Goal of the exercise:
Under this line are the records; write out word for word the part that begins at the line containing "the White House." and ends at the line containing "technical community, to academics who have", and no more.

==== Given entries ====

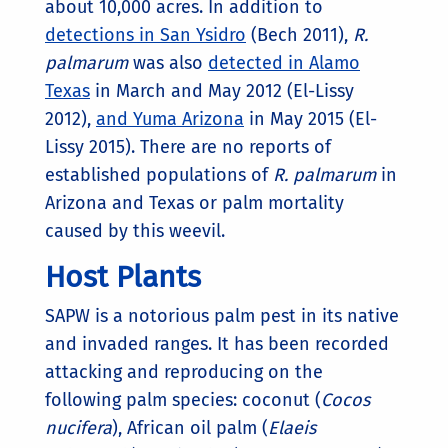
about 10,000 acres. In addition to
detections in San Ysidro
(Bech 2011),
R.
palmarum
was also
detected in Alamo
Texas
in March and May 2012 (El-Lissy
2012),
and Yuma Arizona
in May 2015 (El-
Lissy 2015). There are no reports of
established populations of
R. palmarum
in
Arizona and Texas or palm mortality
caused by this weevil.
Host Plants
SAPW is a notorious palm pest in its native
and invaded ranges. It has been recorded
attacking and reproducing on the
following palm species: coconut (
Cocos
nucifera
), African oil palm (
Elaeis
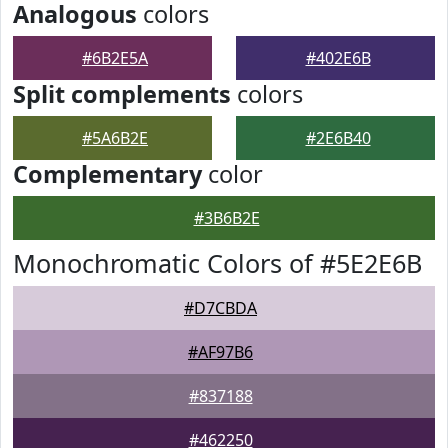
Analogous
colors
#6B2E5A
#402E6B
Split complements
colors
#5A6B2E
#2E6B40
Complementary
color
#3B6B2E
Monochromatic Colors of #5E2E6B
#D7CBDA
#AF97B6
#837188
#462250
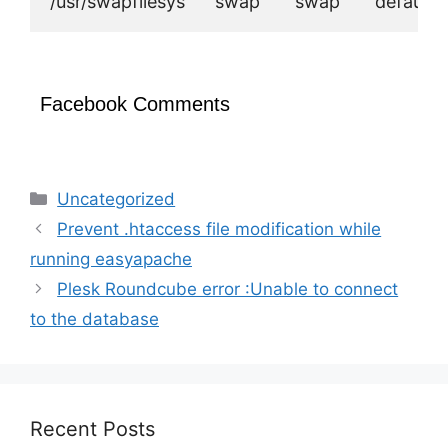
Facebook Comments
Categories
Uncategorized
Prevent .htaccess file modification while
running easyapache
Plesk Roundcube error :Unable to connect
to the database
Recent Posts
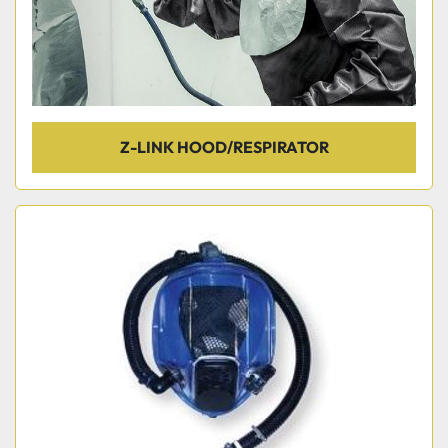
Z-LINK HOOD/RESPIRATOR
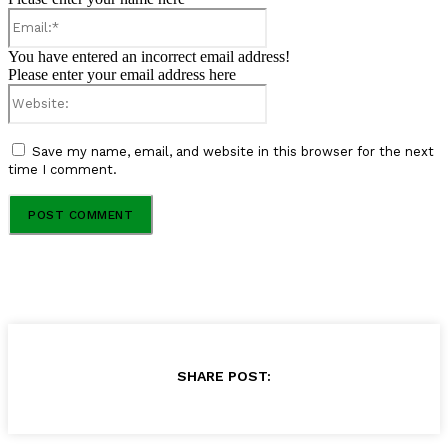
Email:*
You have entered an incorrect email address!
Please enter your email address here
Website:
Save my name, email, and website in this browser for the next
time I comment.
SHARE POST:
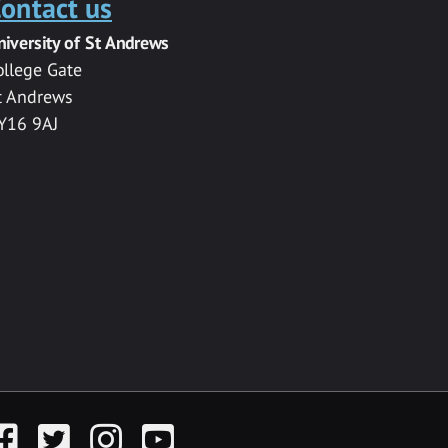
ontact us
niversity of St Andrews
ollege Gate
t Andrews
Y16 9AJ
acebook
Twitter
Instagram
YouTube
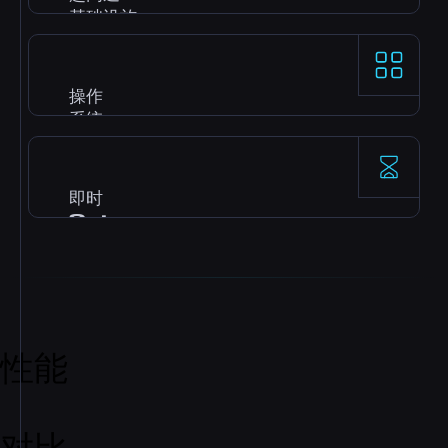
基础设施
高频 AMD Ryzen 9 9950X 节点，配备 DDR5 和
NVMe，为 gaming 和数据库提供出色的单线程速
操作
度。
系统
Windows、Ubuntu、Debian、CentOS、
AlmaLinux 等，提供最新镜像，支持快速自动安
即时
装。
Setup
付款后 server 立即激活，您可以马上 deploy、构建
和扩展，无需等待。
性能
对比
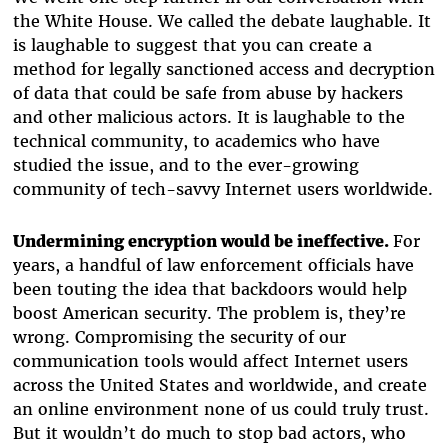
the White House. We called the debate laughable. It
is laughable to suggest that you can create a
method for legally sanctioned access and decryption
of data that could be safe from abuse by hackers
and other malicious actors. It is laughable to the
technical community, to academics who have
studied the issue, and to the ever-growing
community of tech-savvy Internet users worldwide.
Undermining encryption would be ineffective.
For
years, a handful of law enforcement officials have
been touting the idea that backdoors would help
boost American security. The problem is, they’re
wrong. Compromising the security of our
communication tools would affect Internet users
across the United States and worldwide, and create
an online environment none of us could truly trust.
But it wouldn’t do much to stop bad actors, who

====

Result of this exercise:
the White House. We called the debate laughable. It
is laughable to suggest that you can create a
method for legally sanctioned access and decryption
of data that could be safe from abuse by hackers
and other malicious actors. It is laughable to the
technical community, to academics who have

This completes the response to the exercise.